Look for the line containing "is building" in the records below. Then output it and all the lines that follow, exactly and without any others.

§ **Working data**
::::

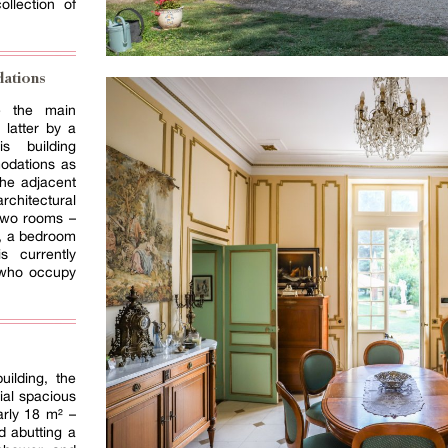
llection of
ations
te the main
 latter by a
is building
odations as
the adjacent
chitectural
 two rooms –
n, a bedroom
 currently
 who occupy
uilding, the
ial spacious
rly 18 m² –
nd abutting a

::::

§ **Answer box**
is building
odations as
the adjacent
chitectural
 two rooms –
n, a bedroom
 currently
 who occupy
uilding, the
ial spacious
rly 18 m² –
nd abutting a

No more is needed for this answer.